> **DATA TO USE**
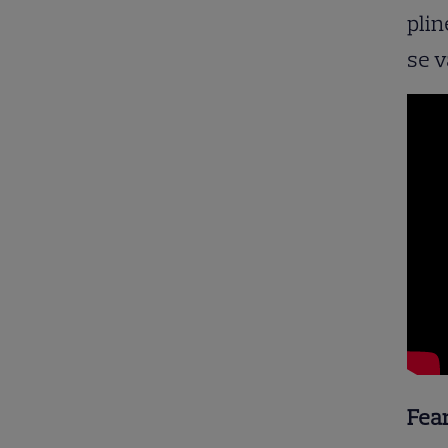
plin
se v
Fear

...

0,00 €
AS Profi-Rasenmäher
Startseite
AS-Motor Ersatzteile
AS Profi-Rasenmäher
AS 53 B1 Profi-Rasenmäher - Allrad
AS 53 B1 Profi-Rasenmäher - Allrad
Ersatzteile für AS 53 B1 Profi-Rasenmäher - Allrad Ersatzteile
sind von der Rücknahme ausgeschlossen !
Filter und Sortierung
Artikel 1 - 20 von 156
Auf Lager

==

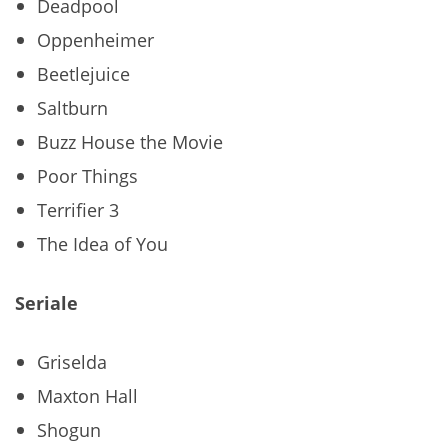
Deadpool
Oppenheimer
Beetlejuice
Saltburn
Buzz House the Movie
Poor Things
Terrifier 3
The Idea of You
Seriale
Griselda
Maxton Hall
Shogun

> **ACTIVITY**
Say how many lines of the listing above contain "Ersatzteile", giving nothing but the number.

> **OUTPUT FOR THIS EXERCISE**
2